Para quienes piensan que el fútbol es cosa sólo de hombres, quizás resulte difícil comprender que muchas mujeres en Turquía también comparten la afición por este deporte.

Para quienes piensan que el fútbol es cosa sólo de hombres, quizás resulte difícil comprender que muchas mujeres en Turquía no sólo comparten la afición por este deporte y se pegan también estos días al televisor para seguir el Mundial de Sudáfrica; cada vez más, muchas mujeres turcas se ponen las botas para convertirse en jugadoras de la liga femenina de fútbol.
 
En Turquía, el fútbol es visto a menudo como un deporte para hombres, ya que son estos quienes en su mayoría se hacen ver durante los partidos, y al fin y al cabo los medios -como en el resto del mundo- centran su atención en las ligas de fútbol masculinas.

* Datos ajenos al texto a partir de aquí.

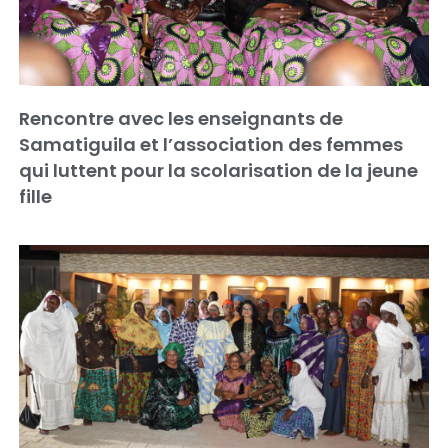
Rencontre avec les enseignants de
Samatiguila et l’association des femmes
qui luttent pour la scolarisation de la jeune
fille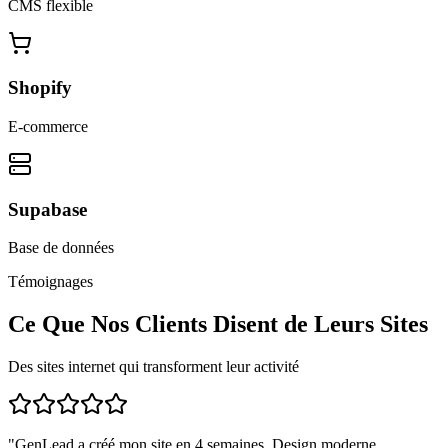
CMS flexible
Shopify
E-commerce
Supabase
Base de données
Témoignages
Ce Que Nos Clients Disent de Leurs Sites
Des sites internet qui transforment leur activité
"
GenLead a créé mon site en 4 semaines. Design moderne,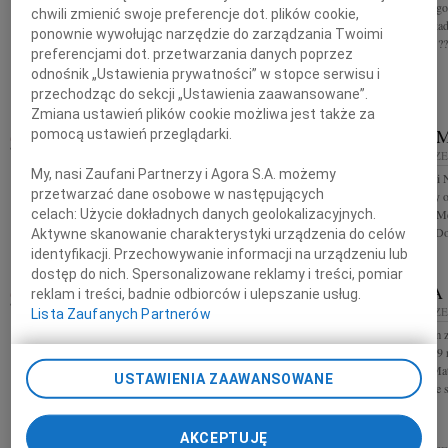
Wyrazy głębokiego współczucia i żalu z powodu
Wyrazy głębokiego
chwili zmienić swoje preferencje dot. plików cookie,
śmierci Ojca Arkowi Marchewce składają przyjaciele
śmierci Ojca Arka
ponownie wywołując narzędzie do zarządzania Twoimi
z Młodych Demokratów ???? ? Requiescat in pacem!
Sławomir Nitras ??
preferencjami dot. przetwarzania danych poprzez
odnośnik „Ustawienia prywatności” w stopce serwisu i
przechodząc do sekcji „Ustawienia zaawansowane”.
Zmiana ustawień plików cookie możliwa jest także za
HENRYK 
pomocą ustawień przeglądarki.
14.10.2009
SZCZECIN
14.10.2009
SZCZE
Wyrazy głębokiego współczucia i żalu z powodu
My, nasi Zaufani Partnerzy i Agora S.A. możemy
Marysi, Arkowi i 
śmierci Ojca Arkadiuszowi Marchewce składa
przetwarzać dane osobowe w następujących
wsparcia i otuchy 
Michał Marcinkiewicz ?????Requiescat in pacem!
celach:
Użycie dokładnych danych geolokalizacyjnych.
powodu śmierci Mę
składają Halina, Do
Aktywne skanowanie charakterystyki urządzenia do celów
identyfikacji. Przechowywanie informacji na urządzeniu lub
dostęp do nich. Spersonalizowane reklamy i treści, pomiar
STEFANIA
reklam i treści, badnie odbiorców i ulepszanie usług.
13.10.2009
SZCZECIN
13.10.2009
SZCZE
Lista Zaufanych Partnerów
Wyrazy głębokiego współczucia Rodzinie Zmarłego
Z głębokim żalem 
Edwarda Stępnia Sołtysa Sołectwa Trzeszczyn od 6
października 2009 
lutego 1995 roku składają Zbigniew Kropidłowski -
Mama Stefania Mat
Przewodniczący Rady Miejskiej...
USTAWIENIA ZAAWANSOWANE
Pogrzeb odbędzie si
AKCEPTUJĘ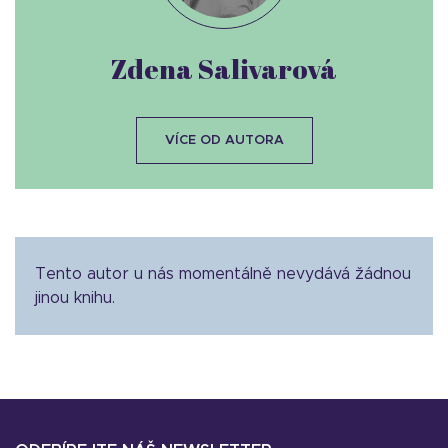
Zdena Salivarová
VÍCE OD AUTORA
Tento autor u nás momentálně nevydává žádnou
jinou knihu.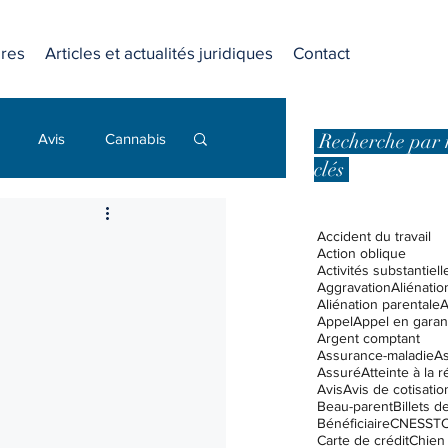
res
Articles et actualités juridiques
Contact
Recherche par 
Avis
Cannabis
clés
Dommages punitifs
Accident du travail
Action oblique
Activités substantiell
Aggravation
Aliénatio
 affaires
Aliénation parentale
A
Appel
Appel en garan
Argent comptant
Assurance-maladie
A
Assuré
Atteinte à la 
Droits et libertés
Avis
Avis de cotisatio
Beau-parent
Billets 
Bénéficiaire
CNESST
C
Carte de crédit
Chien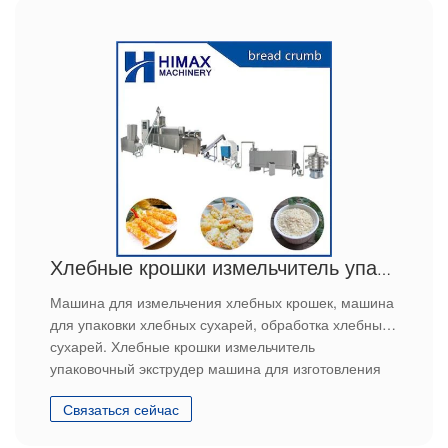
Хлебные крошки измельчитель упаковочный экструдер машина для изготовления
Машина для измельчения хлебных крошек, машина
для упаковки хлебных сухарей, обработка хлебных
сухарей. Хлебные крошки измельчитель
упаковочный экструдер машина для изготовления
Связаться сейчас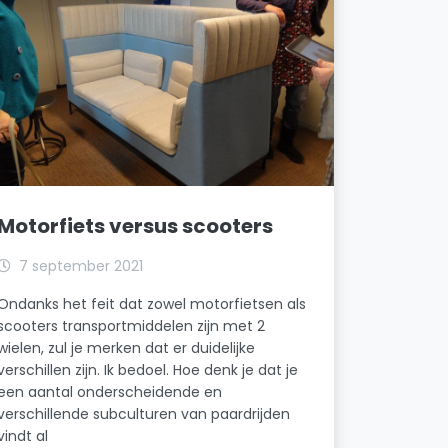
Motorfiets versus scooters
7 september 2021
Ondanks het feit dat zowel motorfietsen als
scooters transportmiddelen zijn met 2
wielen, zul je merken dat er duidelijke
verschillen zijn. Ik bedoel. Hoe denk je dat je
een aantal onderscheidende en
verschillende subculturen van paardrijden
vindt al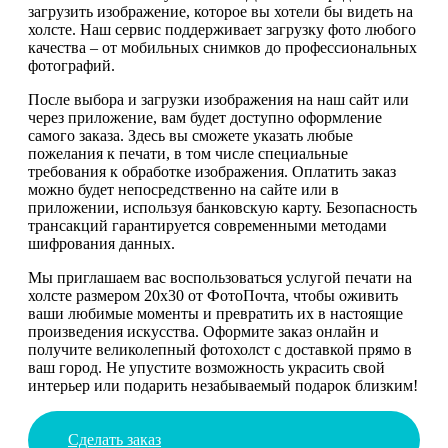
загрузить изображение, которое вы хотели бы видеть на
холсте. Наш сервис поддерживает загрузку фото любого
качества – от мобильных снимков до профессиональных
фотографий.
После выбора и загрузки изображения на наш сайт или
через приложение, вам будет доступно оформление
самого заказа. Здесь вы сможете указать любые
пожелания к печати, в том числе специальные
требования к обработке изображения. Оплатить заказ
можно будет непосредственно на сайте или в
приложении, используя банковскую карту. Безопасность
трансакций гарантируется современными методами
шифрования данных.
Мы приглашаем вас воспользоваться услугой печати на
холсте размером 20х30 от ФотоПочта, чтобы оживить
ваши любимые моменты и превратить их в настоящие
произведения искусства. Оформите заказ онлайн и
получите великолепный фотохолст с доставкой прямо в
ваш город. Не упустите возможность украсить свой
интерьер или подарить незабываемый подарок близким!
Сделать заказ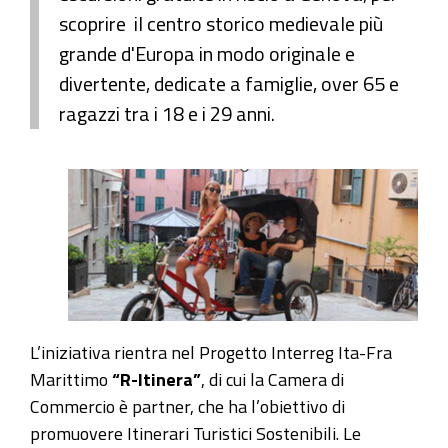
scoprire il centro storico medievale più
grande d'Europa in modo originale e
divertente, dedicate a famiglie, over 65 e
ragazzi tra i 18 e i 29 anni.
L’iniziativa rientra nel Progetto Interreg Ita-Fra
Marittimo
“R-Itinera”
, di cui la Camera di
Commercio è partner, che ha l’obiettivo di
promuovere Itinerari Turistici Sostenibili. Le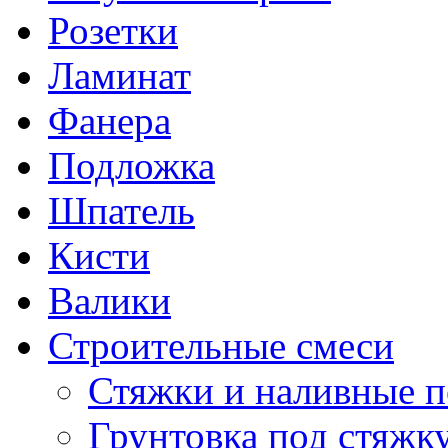
Розетки
Ламинат
Фанера
Подложка
Шпатель
Кисти
Валики
Строительные смеси
Стяжки и наливные 
Грунтовка под стяжк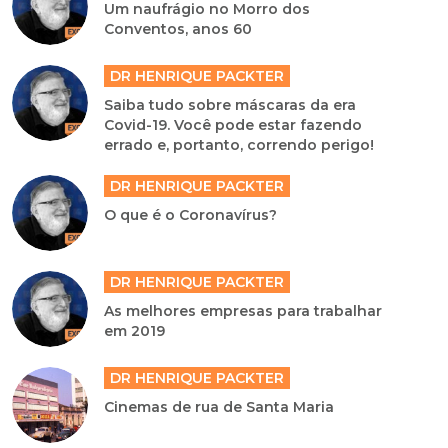
Um naufrágio no Morro dos
Conventos, anos 60
DR HENRIQUE PACKTER
Saiba tudo sobre máscaras da era
Covid-19. Você pode estar fazendo
errado e, portanto, correndo perigo!
DR HENRIQUE PACKTER
O que é o Coronavírus?
DR HENRIQUE PACKTER
As melhores empresas para trabalhar
em 2019
DR HENRIQUE PACKTER
Cinemas de rua de Santa Maria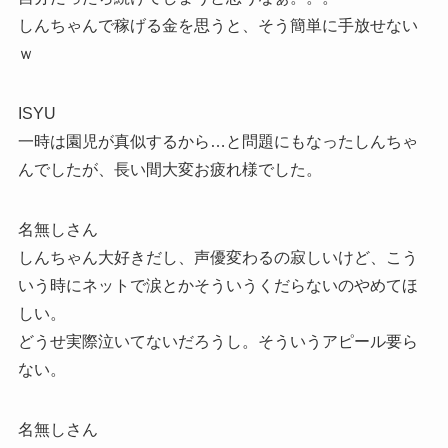
しんちゃんで稼げる金を思うと、そう簡単に手放せない
ｗ
ISYU
一時は園児が真似するから…と問題にもなったしんちゃ
んでしたが、長い間大変お疲れ様でした。
名無しさん
しんちゃん大好きだし、声優変わるの寂しいけど、こう
いう時にネットで涙とかそういうくだらないのやめてほ
しい。
どうせ実際泣いてないだろうし。そういうアピール要ら
ない。
名無しさん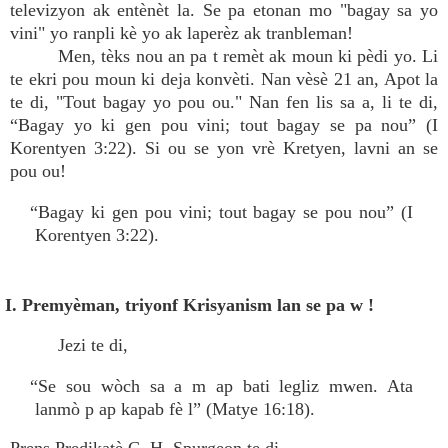
televizyon ak entènèt la. Se pa etonan mo "bagay sa yo
vini" yo ranpli kè yo ak laperèz ak tranbleman!
Men, tèks nou an pa t remèt ak moun ki pèdi yo. Li
te ekri pou moun ki deja konvèti. Nan vèsè 21 an, Apot la
te di, "Tout bagay yo pou ou." Nan fen lis sa a, li te di,
“Bagay yo ki gen pou vini; tout bagay se pa nou” (I
Korentyen 3:22). Si ou se yon vrè Kretyen, lavni an se
pou ou!
“Bagay ki gen pou vini; tout bagay se pou nou” (I
Korentyen 3:22).
I. Premyèman, triyonf Krisyanism lan se pa w !
Jezi te di,
“Se sou wòch sa a m ap bati legliz mwen. Ata
lanmò p ap kapab fè l” (Matye 16:18).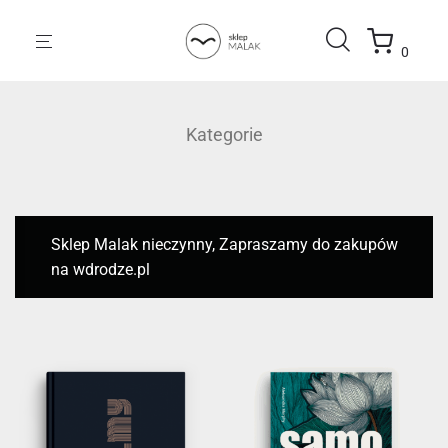
0
Kategorie
Sklep Malak nieczynny, Zapraszamy do zakupów
na wdrodze.pl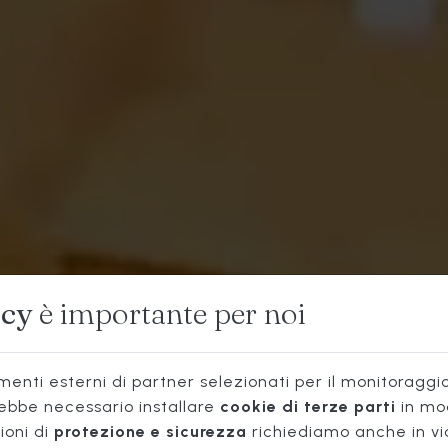
CUCINA
acy
è importante per noi
TIPICA
enti esterni di partner selezionati per il monitoraggio 
rebbe necessario installare
cookie di terze parti
in mo
ioni di
protezione e sicurezza
richiediamo anche in vi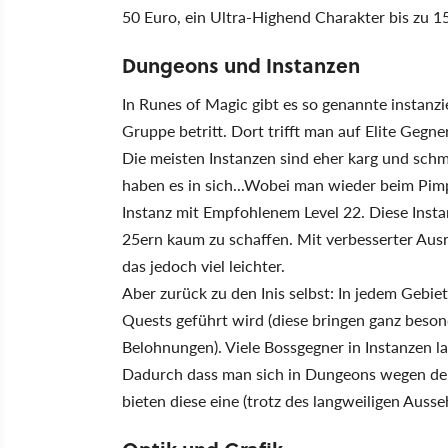
50 Euro, ein Ultra-Highend Charakter bis zu 1
Dungeons und Instanzen
In Runes of Magic gibt es so genannte instanz
Gruppe betritt. Dort trifft man auf Elite Gegn
Die meisten Instanzen sind eher karg und sch
haben es in sich...Wobei man wieder beim Pimpe
Instanz mit Empfohlenem Level 22. Diese Insta
25ern kaum zu schaffen. Mit verbesserter Aus
das jedoch viel leichter.
Aber zurück zu den Inis selbst: In jedem Gebiet
Quests geführt wird (diese bringen ganz bes
Belohnungen). Viele Bossgegner in Instanzen 
Dadurch dass man sich in Dungeons wegen de
bieten diese eine (trotz des langweiligen Au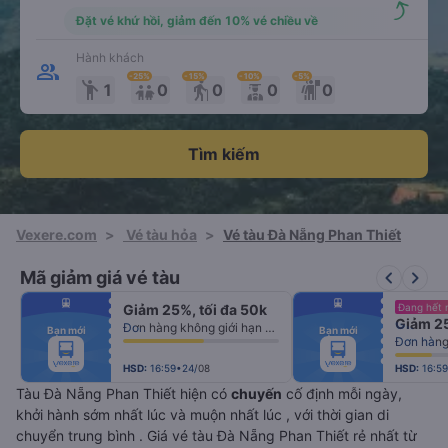
Đặt vé khứ hồi, giảm đến 10% vé chiều về
Hành khách
-25
%
-15
%
-10
%
-5
%
emoji_people
elderly
1
0
0
0
0
Tìm kiếm
Vexere.com
>
Vé tàu hỏa
>
Vé tàu Đà Nẵng Phan Thiết
keyboard_arrow_left
keyboard_arrow_right
Mã giảm giá vé tàu
fiber_manual_record
fiber_manual_record
Giảm 25%, tối đa 50k
Đang hết 
fiber_manual_record
fiber_manual_record
Giảm 25
fiber_manual_record
fiber_manual_record
Đơn hàng không giới hạn số lượng vé
Bạn mới
Bạn mới
fiber_manual_record
fiber_manual_record
Đơn hàng 
fiber_manual_record
fiber_manual_record
fiber_manual_record
fiber_manual_record
fiber_manual_record
fiber_manual_record
HSD:
16:59•24/08
HSD:
16:5
Tàu Đà Nẵng Phan Thiết hiện có
chuyến
cố định mỗi ngày,
khởi hành sớm nhất lúc
và muộn nhất lúc
, với thời gian di
chuyển trung bình
. Giá vé tàu Đà Nẵng Phan Thiết rẻ nhất từ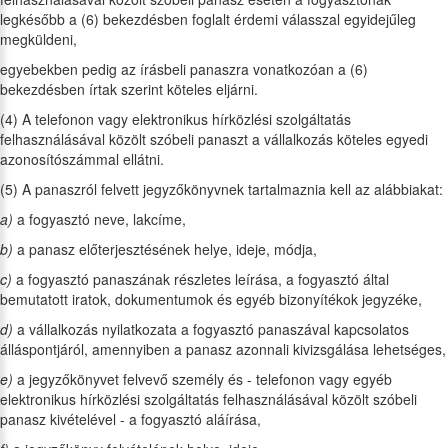
legkésőbb a (6) bekezdésben foglalt érdemi válasszal egyidejűleg
megküldeni,
egyebekben pedig az írásbeli panaszra vonatkozóan a (6)
bekezdésben írtak szerint köteles eljárni.
(4) A telefonon vagy elektronikus hírközlési szolgáltatás
felhasználásával közölt szóbeli panaszt a vállalkozás köteles egyedi
azonosítószámmal ellátni.
(5) A panaszról felvett jegyzőkönyvnek tartalmaznia kell az alábbiakat:
a)
a fogyasztó neve, lakcíme,
b)
a panasz előterjesztésének helye, ideje, módja,
c)
a fogyasztó panaszának részletes leírása, a fogyasztó által
bemutatott iratok, dokumentumok és egyéb bizonyítékok jegyzéke,
d)
a vállalkozás nyilatkozata a fogyasztó panaszával kapcsolatos
álláspontjáról, amennyiben a panasz azonnali kivizsgálása lehetséges,
e)
a jegyzőkönyvet felvevő személy és - telefonon vagy egyéb
elektronikus hírközlési szolgáltatás felhasználásával közölt szóbeli
panasz kivételével - a fogyasztó aláírása,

Pero cada año se incrementa el número de mujeres que se interesan por el deporte del balonpié, y que prefieren golpear la pelota en el campo en vez de simplemente ver como otros lo hacen desde la televisión.
 
Algunas de estas mujeres consiguen formar parte de la selección femenina nacional de fútbol de Turquía. Muchas jugadoras turcas llevan tiempo luchando por conseguir llevarse la Copa del Mundo del fútbol femenino, aunque hasta ahora con poco éxito. Por eso la selección nacional turca busca ahora refuerzos entre las turcas nacidas fuera de las fronteras de Turquía, nuevas estrellas del fúbol femenino que acerquen un poco más el sueño de las futbolistas turcas de convertirse algún día en campeonas del mundo.
 
Es el caso por ejemplo de Feride Bakır, una jugadora que desde que tenía sólo 8 años ha estado jugando al fútbol en Alemania, o Leyla Bağcı, otra futbolista que desde los 10 años decidió que lo suyo era ser portera; también Melisa Dilber, actualmente jugadora del Ottawa Fury de Canadá, Şeyma Benli, que durante los últimos 15 años ha estado jugando en los Estados Unidos, o Gülcan Koca, una turca nacida en Australia que juega en el Melbourne Victory, y que asegura entrenar dos horas al día durante cinco días a la semana. Suecia y Bélgica son otros países donde juegan futbolistas de origen turco.
 
Estos son sólo algunos casos, pero hay muchos más. Actualmente hay 1.300 jugadoras femeninas de fútbol registradas oficialmente en Turquía, que juegan en los 22 equipos que actualmente compiten en la liga femenina de Turquía. Aún queda sin embargo mucho camino por recorrer para el fútbol femenino turco si lo comparamos con países como Alemania, donde hay ni más ni menos que dos millones de jugadoras federadas.